DDD--Migrating from Monolith to Microservices

DDD stands for Domain-Driven Design, born to enhance development efficiency in internet companies. Specifically, it employs a specialized description language to ensure PMs and RDs describe the same matter without one side favoring users and the other favoring technology.

Technically, it provides a series of concepts to guide us in applying this design within systems.

We’ll illustrate using the open-source version of coze’s code, then explore how to migrate it to microservices.

For detailed DDD concepts, refer to this resource.

Monolithic DDD

In My Thoughts on DDD, I discussed project organization, focusing solely on crossdomain. Here, we’ll explore the other components:

├── api
├── application
├── conf
├── crossdomain
├── domain
├── infra
├── internal
├── main.go
├── pkg
└── types

1. api: HTTP interface handling
2. application: Application layer services handle business orchestration and data object transformation. They avoid specific business logic, relying on domain services to solve problems.
3. domain: Domain layer services manage business logic and data permissions within their scope. They ignore scenarios and business rules, focusing solely on data.
4. infra: Infrastructure layer provides external resource adaptation (databases, message queues, RPC, HTTP, caching, etc.).

Let’s illustrate this with a concrete scenario: User Login.

When using websites, we often need to log in. You may notice many sites now support multiple login methods: Google, Github, phone number, email, Apple, etc.

So, how would we implement such a login interface from API to infrastructure?

Login Interface Scenario

The api package is straightforward—it provides an HTTP interface for frontend calls.

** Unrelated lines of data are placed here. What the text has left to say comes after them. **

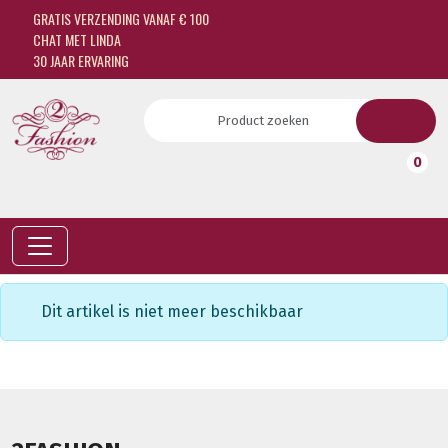
GRATIS VERZENDING VANAF € 100
CHAT MET LINDA
30 JAAR ERVARING
0
Dit artikel is niet meer beschikbaar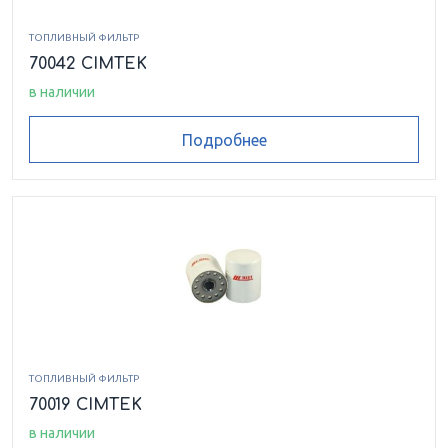
ТОПЛИВНЫЙ ФИЛЬТР
70042 CIMTEK
в наличии
Подробнее
ТОПЛИВНЫЙ ФИЛЬТР
70019 CIMTEK
в наличии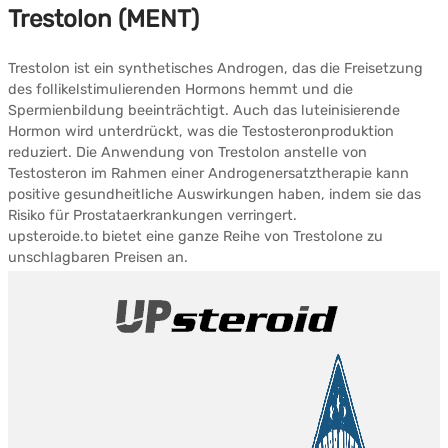
Trestolon (MENT)
Trestolon ist ein synthetisches Androgen, das die Freisetzung
des follikelstimulierenden Hormons hemmt und die
Spermienbildung beeinträchtigt. Auch das luteinisierende
Hormon wird unterdrückt, was die Testosteronproduktion
reduziert. Die Anwendung von Trestolon anstelle von
Testosteron im Rahmen einer Androgenersatztherapie kann
positive gesundheitliche Auswirkungen haben, indem sie das
Risiko für Prostataerkrankungen verringert.
upsteroide.to bietet eine ganze Reihe von Trestolone zu
unschlagbaren Preisen an.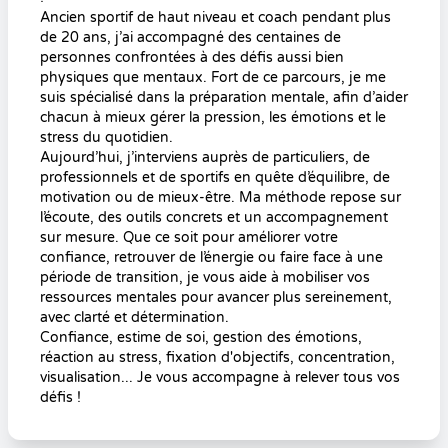
Ancien sportif de haut niveau et coach pendant plus
de 20 ans, j’ai accompagné des centaines de
personnes confrontées à des défis aussi bien
physiques que mentaux. Fort de ce parcours, je me
suis spécialisé dans la préparation mentale, afin d’aider
chacun à mieux gérer la pression, les émotions et le
stress du quotidien.
Aujourd’hui, j’interviens auprès de particuliers, de
professionnels et de sportifs en quête d’équilibre, de
motivation ou de mieux-être. Ma méthode repose sur
l’écoute, des outils concrets et un accompagnement
sur mesure. Que ce soit pour améliorer votre
confiance, retrouver de l’énergie ou faire face à une
période de transition, je vous aide à mobiliser vos
ressources mentales pour avancer plus sereinement,
avec clarté et détermination.
Confiance, estime de soi, gestion des émotions,
réaction au stress, fixation d'objectifs, concentration,
visualisation... Je vous accompagne à relever tous vos
défis !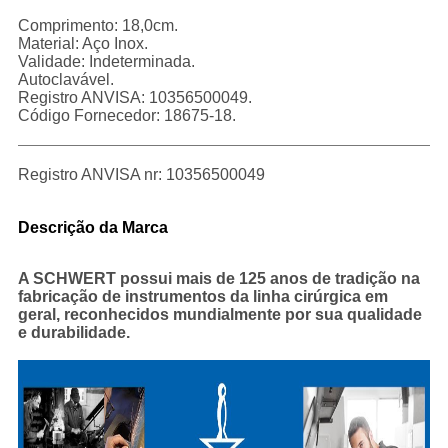
Comprimento: 18,0cm.
Material: Aço Inox.
Validade: Indeterminada.
Autoclavável.
Registro ANVISA: 10356500049.
Código Fornecedor: 18675-18.
Registro ANVISA nr: 10356500049
Descrição da Marca
A SCHWERT possui mais de 125 anos de tradição na
fabricação de instrumentos da linha cirúrgica em
geral, reconhecidos mundialmente por sua qualidade
e durabilidade.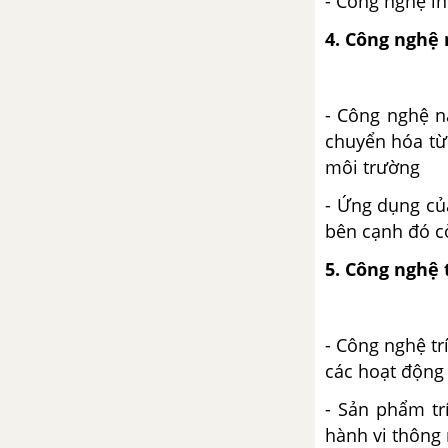
- Công nghệ i
Bài 20. Nguyên tắc thiết kế kĩ
4. Công nghệ 
thuật
Bài 21. Phương pháp, phương
- Công nghệ n
tiện hỗ trợ thiết kế kĩ thuật
chuyển hóa từ 
môi trường
Chương I. Giới thiệu chung
về trồng trọt
- Ứng dụng củ
bên cạnh đó c
Bài 1. Giới thiệu về trồng trọt
5. Công nghệ 
Bài 2. Cây trồng và các yếu tố
chính trong trồng trọt
- Công nghệ trí
Chương II. Đất trồng
các hoạt động
- Sản phẩm tr
Bài 3. Giới thiệu về đất trồng
hành vi thông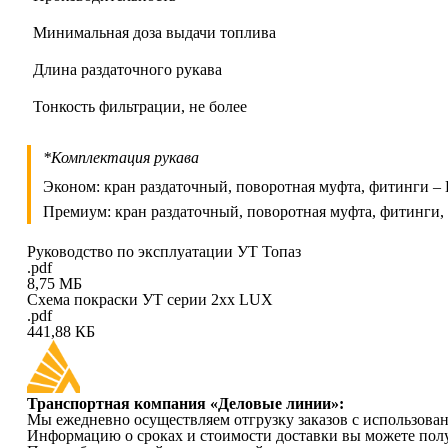
Минимальная доза выдачи топлива
Длина раздаточного рукава
Тонкость фильтрации, не более
*Комплектация рукава
Эконом: кран раздаточный, поворотная муфта, фитинги – К
Премиум: кран раздаточный, поворотная муфта, фитинги, 
Руководство по эксплуатации УТ Топаз
.pdf
8,75 МБ
Схема покраски УТ серии 2хх LUX
.pdf
441,88 КБ
Транспортная компания «Деловые линии»:
Мы ежедневно осуществляем отгрузку заказов с использова
Информацию о сроках и стоимости доставки вы можете полу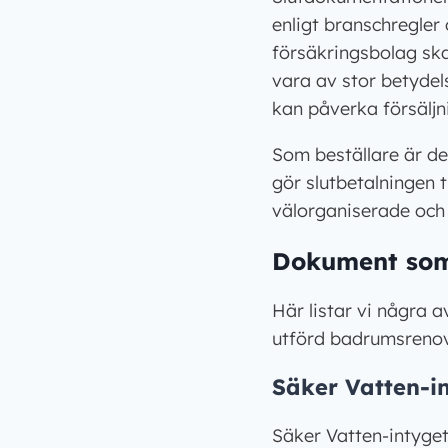
enligt branschregler
försäkringsbolag sk
vara av stor betydel
kan påverka försäljn
Som beställare är det
gör slutbetalningen t
välorganiserade och l
Dokument som 
Här listar vi några 
utförd badrumsrenov
Säker Vatten-i
Säker Vatten-intyget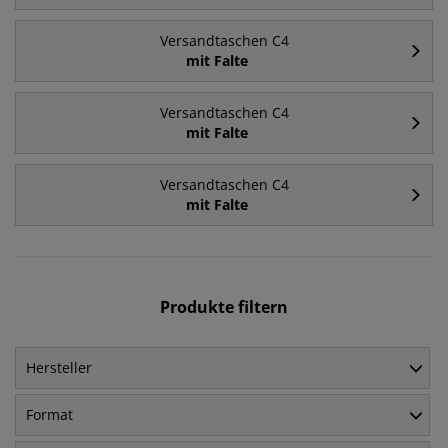
Versandtaschen C4
mit Falte
Versandtaschen C4
mit Falte
Versandtaschen C4
mit Falte
Produkte filtern
Hersteller
Format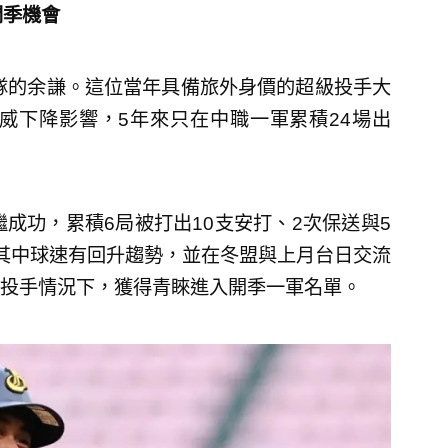
開季機會
入隊的余謙。這位當年具備旅外身價的超級投手大
威下降影響，5年來只在中職一軍累積24場出
成功，累積6局被打出10支安打、2次保送與5
，其中球速有回升趨勢，並在冬盟與上月台日交流
投手情況下，獲得青睞進入開季一軍名單。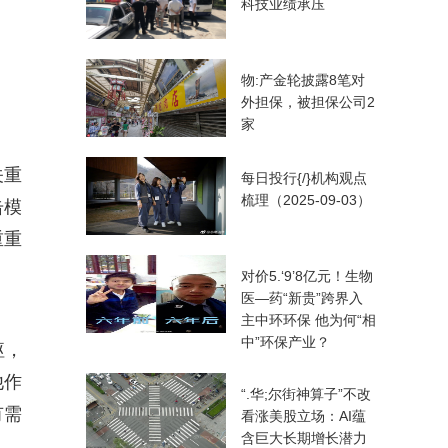
科技业绩承压
物:产金轮披露8笔对
外担保，被担保公司2
家
关重
每日投行{/}机构观点
梳理（2025-09-03）
击模
重重
对价5.‘9’8亿元！生物
医—药“新贵”跨界入
主中环环保 他为何“相
中”环保产业？
躯，
他作
“.华;尔街神算子”不改
有需
看涨美股立场：AI蕴
含巨大长期增长潜力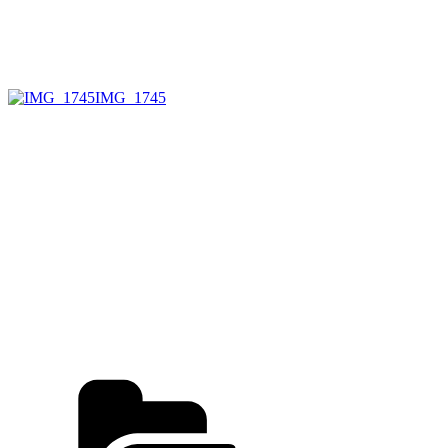
IMG_1745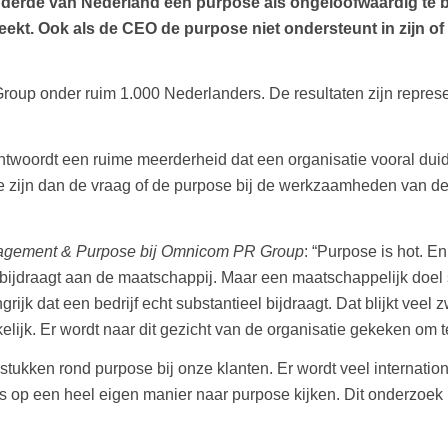
n derde van Nederland een purpose als ongeloofwaardig te
reekt. Ook als de CEO de purpose niet ondersteunt in zijn of
Group onder ruim 1.000 Nederlanders. De resultaten zijn repres
woordt een ruime meerderheid dat een organisatie vooral duide
er te zijn dan de vraag of de purpose bij de werkzaamheden van d
anagement & Purpose bij Omnicom PR Group
: “Purpose is hot. 
s bijdraagt aan de maatschappij. Maar een maatschappelijk doel
ijk dat een bedrijf echt substantieel bijdraagt. Dat blijkt veel
kelijk. Er wordt naar dit gezicht van de organisatie gekeken om
gstukken rond purpose bij onze klanten. Er wordt veel internat
 op een heel eigen manier naar purpose kijken. Dit onderzoek h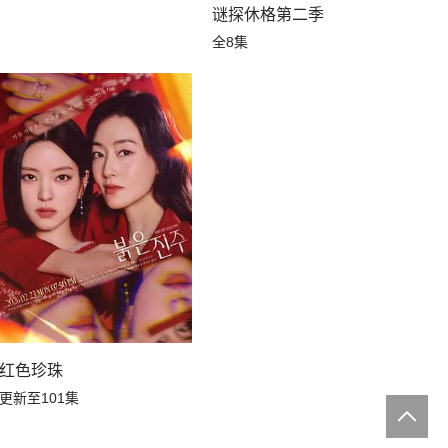
谜探休格第二季
全8集
红色珍珠
更新至101集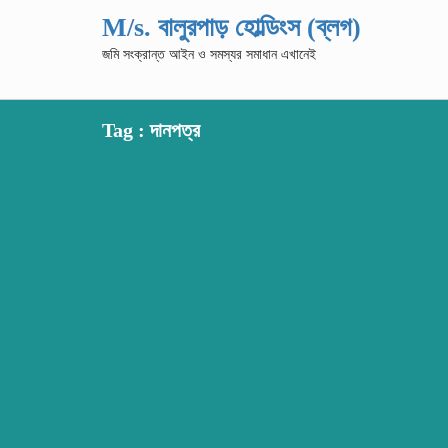
M/s. বালুরপাড় হোল্ডিংস (ব্লগ)
জমি সংক্রান্ত আইন ও সমস্যর সমাধান এখানেই
Tag : দানপত্র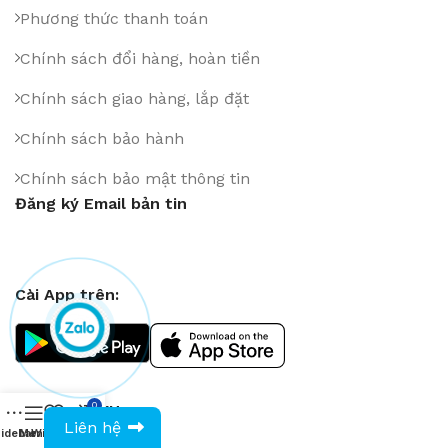
Phương thức thanh toán
Chính sách đổi hàng, hoàn tiền
Chính sách giao hàng, lắp đặt
Chính sách bảo hành
Chính sách bảo mật thông tin
Đăng ký Email bản tin
Cài App trên:
0
Liên Kết MXH
0943594386
Liên hệ
idebar
Menu
Wishlist
Compare
Cart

The application layer likely offers multiple methods to support different login methods, focusing on business orchestration and data transformation. It simply constructs the specific data required by each login method within each interface. The domain layer handles operations on the User model: queries and creations. The infra layer encapsulates various login methods: Google Auth, SMS services, email services, etc., while also providing database and cache operations to support domain data management.

How to Migrate?

Assuming we migrate to microservices using gRPC or other protocols instead of HTTP-RPC.

Based on my initial approach to microservices, I would directly remove the api layer and add an rpc layer.

Because in a monolith:

• Handler (API) sits at the outermost layer (REST/HTTP entry point).
• Application orchestrates business cases.
• Domain layer implements core business logic.
• Infra layer provides database, caching, and other implementations (called by upper layers).

So I instinctively thought:

RPC is like another “handler” and should be abstracted above services since it exposes services externally.

But this approach is fundamentally flawed. From a DDD perspective, RPC is essentially a communication mechanism, not business semantics.

• Application’s responsibility: Define and expose business use cases (e.g., UserApplicationService.CreateUser(cmd)).
• Infra’s responsibility: Handle technical implementation, adapting various protocols (DB, MQ, RPC, HTTP) to the business layer.

Thus, an RPC Server can only be considered an Adapter. Let’s illustrate this with a concrete module example.

Module Division in Microservices

.
└── user-service
    ├── application
    │   └── user.go
    ├── conf
    ├── domain
    │     └── user
    │          ├── entity
    │          ├── repository
    │          └── service
    ├── infra
    │     ├── contract
    │     │    ├── event
    │     │    └── rpc
    │     └── impl
    │          ├── event
    │          └── rpc
    ├── internal
    ├── main.go
    └── pkg

Here, the focus is on rpc under infra.

rpc

As mentioned earlier, it functions as infrastructure providing RPC communication capabilities. Each module must offer its own services, so it necessarily includes a server.go file—or potentially a server package.

Its role is protocol conversion, constructing request objects, and then passing requests through to the application layer. For gRPC, it also provides additional capabilities like metadata handling. This logic can reside within the server layer or be extracted separately. The optimal approach is to use gRPC interceptors for unified extraction, allowing subsequent retrieval directly from the context (ctx).

Additionally, since it requires cross-service invocations, it must include clients for other modules, necessitating a client.go file.

Analyzing this, the structure becomes clear:

• rpc/server: Protocol conversion, request construction, encapsulating the application
• rpc/client: Constructs the gRPC client (connection, serialization, load balancing, interceptors, etc.), without encapsulating business logic

This approach decouples the communication mechanism (infrastructure) from the business logic, ensuring each component focuses on its core responsibilities with clear delineation of duties.

It should be noted that in microservices, a crossdomain layer is not designed. The reason is that the purpose of crossdomain is to decouple two modules through interface contracts, allowing A to no longer directly depend on B, but instead decouple via interfaces. However, in microservices, each module’s interfaces are exposed as interfaces, such as gRPC Clients, so this layer is largely unnecessary.